12 agosto 2022 18:34

Nadav Lapid (Telavive, 1975) impôs-se rapidamente no panorama internacional como o mais corajoso e politicamente comprometido cineasta israelita da sua geração, Portugal acompanha o seu percurso desde “O Polícia” (2011), o Curtas fez em 2018 uma retrospetiva da sua obra, e é ele, recorde-se, o autor de “Sinónimos”, Urso de Ouro em Berlim 2019. Um ano antes desta obra controversa, sucedeu ao cineasta um episódio caricato que o levou, num ímpeto, a escrever “O Joelho de Ahed” (distinguido em Cannes 2021 com o Prémio do Júri). Uma mulher de voz gentil, funcionária das bibliotecas estatais do país, telefonou-lhe a convidá-lo a apresentar um filme dele na biblioteca de Sapir, pequena vila da região de Arava, no extremo sul israelita. Nadav nunca tinha visitado esta zona desértica e quase inabitada, sem cinemas nem teatros, e onde as bibliotecas são o único polo de atividade cultural. O problema surgiu quando a funcionária mencionou um documento que ele deveria preencher e assinar obrigatoriamente para validar o convite. Era uma lista de temas autorizados pelo Governo que o cineasta deveria selecionar para debater com a audiência, garantindo sob compromisso de honra não abordar nenhum outro. Nadav sentiu-se agredido: a liberdade de expressão estava afinal em xeque por subtil forma de censura que vinha nem mais nem menos que do Ministério da Cultura de um país dito democrático! E mais furioso ficou quando a funcionária desabafou que não estava propriamente orgulhosa do que estava a fazer, mas que há dois anos se via obrigada a seguir o protocolo. De facto, e escassos meses após este episódio, Israel aprovaria uma Lei que, em nome da “lealdade da cultura”, permitia interditar sumariamente o financiamento de qualquer obra de arte “considerada infiel ao Estado.”

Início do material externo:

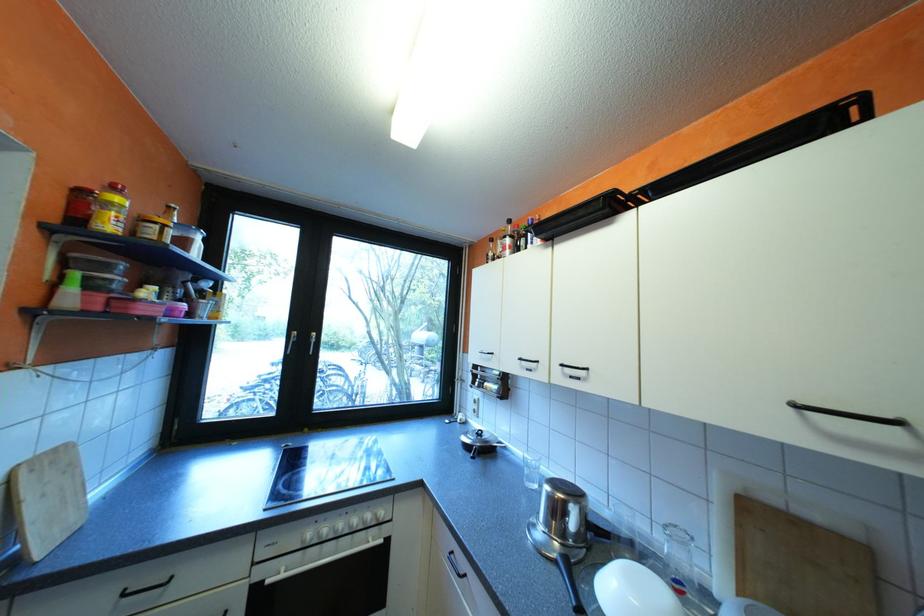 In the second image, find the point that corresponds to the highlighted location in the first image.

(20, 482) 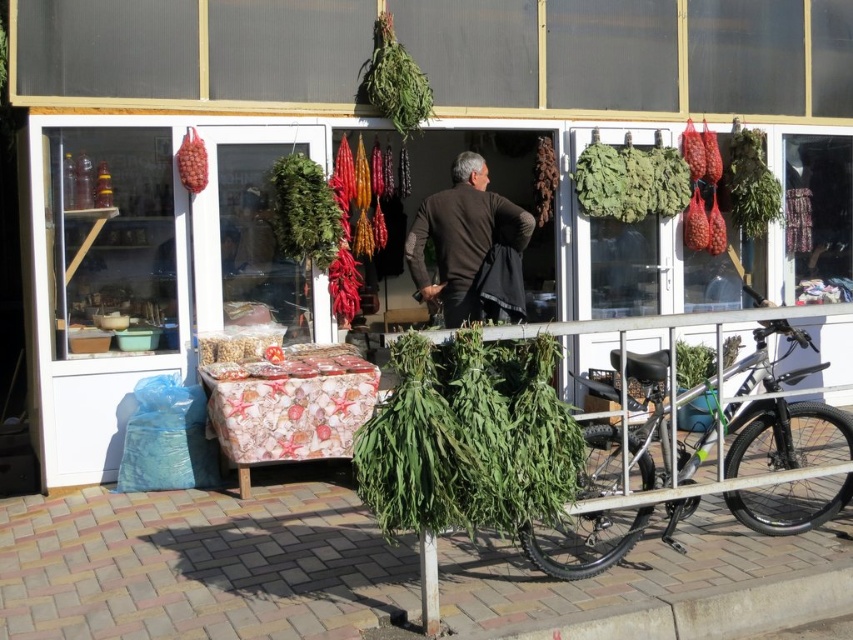 Question: Can you confirm if silver metallic bicycle at lower right is smaller than brown woolen jacket at center?

Choices:
 (A) no
 (B) yes

Answer: (A)

Question: Among these objects, which one is farthest from the camera?

Choices:
 (A) matte red grapes at upper left
 (B) silver metallic bicycle at lower right
 (C) green leafy vegetables at upper right
 (D) brown woolen jacket at center

Answer: (C)

Question: Which object is closer to the camera taking this photo?

Choices:
 (A) silver metallic bicycle at lower right
 (B) matte red grapes at upper left

Answer: (A)

Question: Is brown woolen jacket at center bigger than matte red grapes at upper left?

Choices:
 (A) yes
 (B) no

Answer: (A)

Question: Is brown woolen jacket at center behind matte red grapes at upper left?

Choices:
 (A) yes
 (B) no

Answer: (B)

Question: Among these points, which one is farthest from the camera?

Choices:
 (A) (637, 180)
 (B) (206, 157)

Answer: (A) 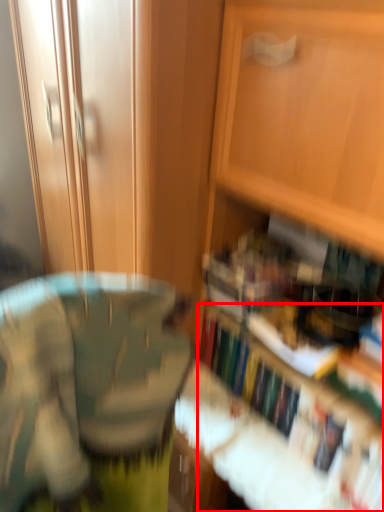 Question: Considering the relative positions of book (annotated by the red box) and cabinetry in the image provided, where is book (annotated by the red box) located with respect to the staircase?

Choices:
 (A) right
 (B) left

Answer: (A) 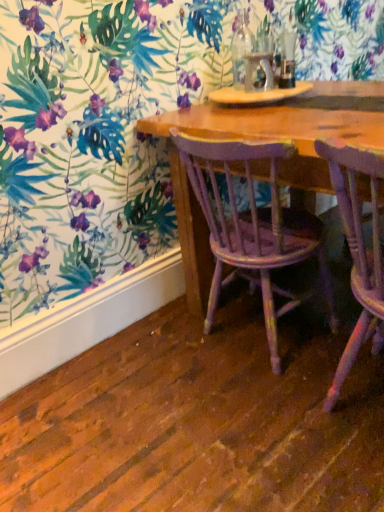 Question: In which direction should I rotate to look at distressed purple wood chair at center, arranged as the second chair when viewed from the right?

Choices:
 (A) left
 (B) right

Answer: (B)

Question: Is purple painted wood chair at lower right, the first chair viewed from the right, bigger than distressed purple wood chair at center, arranged as the second chair when viewed from the right?

Choices:
 (A) yes
 (B) no

Answer: (B)

Question: From a real-world perspective, is purple painted wood chair at lower right, the first chair viewed from the right, beneath distressed purple wood chair at center, arranged as the second chair when viewed from the right?

Choices:
 (A) yes
 (B) no

Answer: (B)

Question: Is purple painted wood chair at lower right, the first chair viewed from the right, in front of distressed purple wood chair at center, the first chair in the left-to-right sequence?

Choices:
 (A) no
 (B) yes

Answer: (B)

Question: Is purple painted wood chair at lower right, positioned as the second chair in left-to-right order, far from distressed purple wood chair at center, the first chair in the left-to-right sequence?

Choices:
 (A) no
 (B) yes

Answer: (A)

Question: Could you tell me if purple painted wood chair at lower right, positioned as the second chair in left-to-right order, is turned towards distressed purple wood chair at center, the first chair in the left-to-right sequence?

Choices:
 (A) no
 (B) yes

Answer: (A)

Question: Could distressed purple wood chair at center, arranged as the second chair when viewed from the right, be considered to be inside purple painted wood chair at lower right, the first chair viewed from the right?

Choices:
 (A) no
 (B) yes

Answer: (A)

Question: Does distressed purple wood chair at center, the first chair in the left-to-right sequence, appear on the right side of purple painted wood chair at lower right, the first chair viewed from the right?

Choices:
 (A) no
 (B) yes

Answer: (A)

Question: Can you confirm if distressed purple wood chair at center, arranged as the second chair when viewed from the right, is wider than purple painted wood chair at lower right, the first chair viewed from the right?

Choices:
 (A) no
 (B) yes

Answer: (A)

Question: Is distressed purple wood chair at center, arranged as the second chair when viewed from the right, with purple painted wood chair at lower right, positioned as the second chair in left-to-right order?

Choices:
 (A) yes
 (B) no

Answer: (B)

Question: Does distressed purple wood chair at center, the first chair in the left-to-right sequence, have a lesser height compared to purple painted wood chair at lower right, the first chair viewed from the right?

Choices:
 (A) yes
 (B) no

Answer: (A)

Question: From the image's perspective, would you say distressed purple wood chair at center, arranged as the second chair when viewed from the right, is shown under purple painted wood chair at lower right, the first chair viewed from the right?

Choices:
 (A) yes
 (B) no

Answer: (B)

Question: Is distressed purple wood chair at center, the first chair in the left-to-right sequence, to the left of purple painted wood chair at lower right, the first chair viewed from the right, from the viewer's perspective?

Choices:
 (A) yes
 (B) no

Answer: (A)

Question: Considering the positions of distressed purple wood chair at center, the first chair in the left-to-right sequence, and purple painted wood chair at lower right, the first chair viewed from the right, in the image, is distressed purple wood chair at center, the first chair in the left-to-right sequence, wider or thinner than purple painted wood chair at lower right, the first chair viewed from the right,?

Choices:
 (A) wide
 (B) thin

Answer: (B)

Até certo momento, o protagonista deste filme — um cineasta de meia idade que responde por um kafkiano Y — é um alter-ego de Lapid e a história de “O Joelho de Ahed” um decalque do que se contou acima. A ficção vai dramatizar em seguida o que está em causa, agudizando a tensão entre o recém-chegado cineasta citadino e a atraente bibliotecária que o espera na vila de província (é inegável que, naquela espécie de no man’s land, o filme começa por indiciar um encontro erótico entre as personagens de Avshalom Pollak e Nur Fibak), lançando depois este duo para um confronto de grande violência emocional em que Y acabará por destilar uma raiva bruta contra os nacionalistas (e os nacionalismos) do seu país.